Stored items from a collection
■ ■ ■ ■ ■

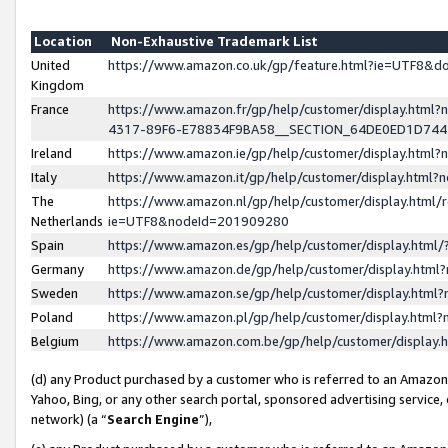
Location
Non-Exhaustive Trademark List
United
https://www.amazon.co.uk/gp/feature.html?ie=UTF8&
Kingdom
France
https://www.amazon.fr/gp/help/customer/display.ht
4317-89F6-E78834F9BA58__SECTION_64DE0ED1D74
Ireland
https://www.amazon.ie/gp/help/customer/display.ht
Italy
https://www.amazon.it/gp/help/customer/display.html
The
https://www.amazon.nl/gp/help/customer/display.html/
Netherlands
ie=UTF8&nodeId=201909280
Spain
https://www.amazon.es/gp/help/customer/display.htm
Germany
https://www.amazon.de/gp/help/customer/display.htm
Sweden
https://www.amazon.se/gp/help/customer/display.htm
Poland
https://www.amazon.pl/gp/help/customer/display.htm
Belgium
https://www.amazon.com.be/gp/help/customer/displa
(d) any Product purchased by a customer who is referred to an Amazon S
Yahoo, Bing, or any other search portal, sponsored advertising service, o
network) (a “
Search Engine
”),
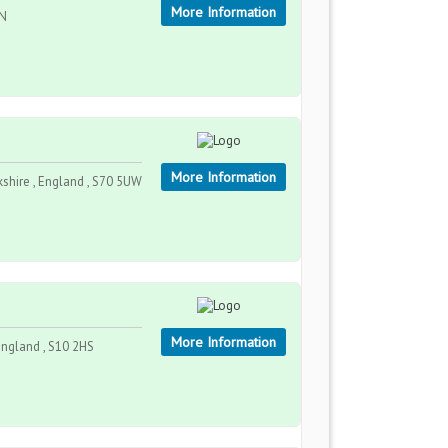
More Information
DN
More Information
kshire , England , S70 5UW
More Information
England , S10 2HS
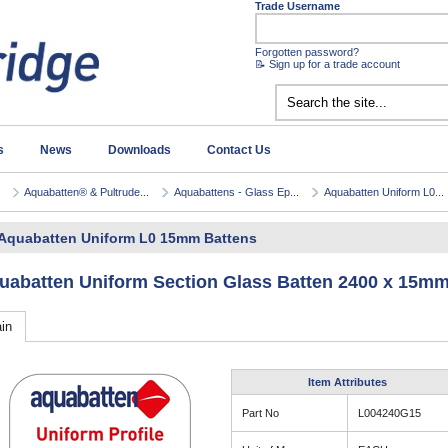
Trade Username
Forgotten password?
📝 Sign up for a trade account
s
News
Downloads
Contact Us
Aquabatten® & Pultrude...
Aquabattens - Glass Ep...
Aquabatten Uniform L0...
Aquabatten Uniform L0 15mm Battens
uabatten Uniform Section Glass Batten 2400 x 15mm
in
Item Attributes
Part No
L004240G15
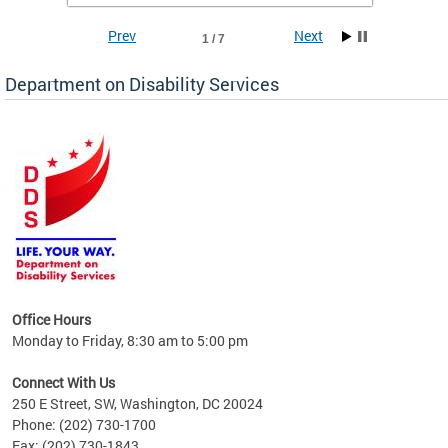
Prev
Next
1 / 7
Department on Disability Services
a tool
ent
Office Hours
Monday to Friday, 8:30 am to 5:00 pm
Connect With Us
250 E Street, SW, Washington, DC 20024
Phone: (202) 730-1700
Fax: (202) 730-1843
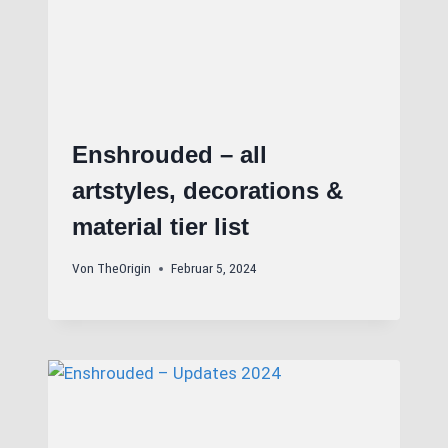
Enshrouded – all
artstyles, decorations &
material tier list
Von
TheOrigin
Februar 5, 2024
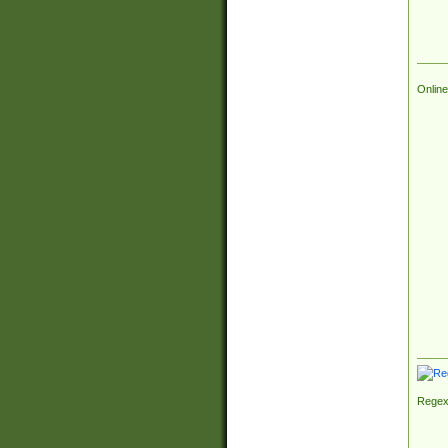
Online
Regex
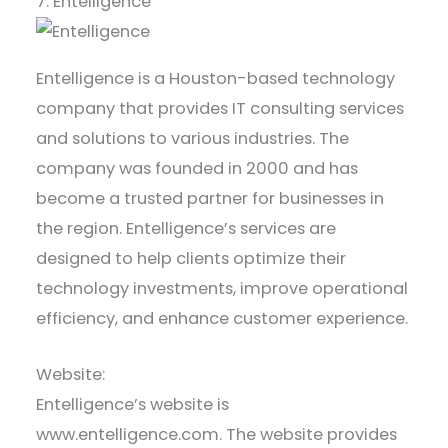
7. Entelligence
Entelligence is a Houston-based technology
company that provides IT consulting services
and solutions to various industries. The
company was founded in 2000 and has
become a trusted partner for businesses in
the region. Entelligence’s services are
designed to help clients optimize their
technology investments, improve operational
efficiency, and enhance customer experience.
Website:
Entelligence’s website is
www.entelligence.com. The website provides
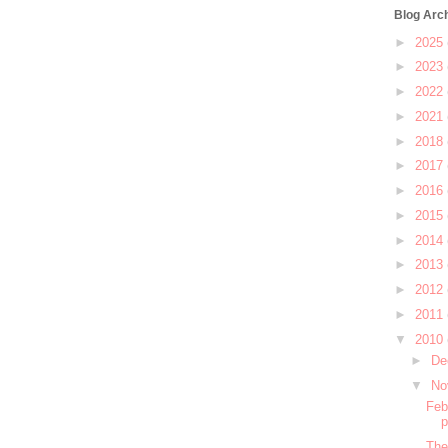
Blog Arc
►
2025
►
2023
►
2022
►
2021
►
2018
►
2017
►
2016
►
2015
►
2014
►
2013
►
2012
►
2011
▼
2010
►
De
▼
No
Feb
The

■ ■ ■ ■ ■

## INSTRUCTIONS TO FOLLOW
Give the data above again exactly. Leave the pictures out.

## REPLY TO THE TASK
Location
Non-Exhaustive Trademark List
United
https://www.amazon.co.uk/gp/feature.html?ie=UTF8&
Kingdom
France
https://www.amazon.fr/gp/help/customer/display.ht
4317-89F6-E78834F9BA58__SECTION_64DE0ED1D74
Ireland
https://www.amazon.ie/gp/help/customer/display.ht
Italy
https://www.amazon.it/gp/help/customer/display.html
The
https://www.amazon.nl/gp/help/customer/display.html/
Netherlands
ie=UTF8&nodeId=201909280
Spain
https://www.amazon.es/gp/help/customer/display.htm
Germany
https://www.amazon.de/gp/help/customer/display.htm
Sweden
https://www.amazon.se/gp/help/customer/display.htm
Poland
https://www.amazon.pl/gp/help/customer/display.htm
Belgium
https://www.amazon.com.be/gp/help/customer/displa
(d) any Product purchased by a customer who is referred to an Amazon S
Yahoo, Bing, or any other search portal, sponsored advertising service, o
network) (a “
Search Engine
”),
More Information
DN
More Information
kshire , England , S70 5UW
More Information
England , S10 2HS
Trade Username
Forgotten password?
📝 Sign up for a trade account
s
News
Downloads
Contact Us
Aquabatten® & Pultrude...
Aquabattens - Glass Ep...
Aquabatten Uniform L0...
Aquabatten Uniform L0 15mm Battens
uabatten Uniform Section Glass Batten 2400 x 15mm
in
Item Attributes
Part No
L004240G15
Prev
Next
1 / 7
Department on Disability Services
a tool
ent
Office Hours
Monday to Friday, 8:30 am to 5:00 pm
Connect With Us
250 E Street, SW, Washington, DC 20024
Phone: (202) 730-1700
Fax: (202) 730-1843
Enshrouded – all
artstyles, decorations &
material tier list
Von
TheOrigin
Februar 5, 2024
Online
Regex
7. Entelligence
Entelligence is a Houston-based technology
company that provides IT consulting services
and solutions to various industries. The
company was founded in 2000 and has
become a trusted partner for businesses in
the region. Entelligence’s services are
designed to help clients optimize their
technology investments, improve operational
efficiency, and enhance customer experience.
Website:
Entelligence’s website is
www.entelligence.com. The website provides
Blog Arc
►
2025
►
2023
►
2022
►
2021
►
2018
►
2017
►
2016
►
2015
►
2014
►
2013
►
2012
►
2011
▼
2010
►
De
▼
No
Feb
The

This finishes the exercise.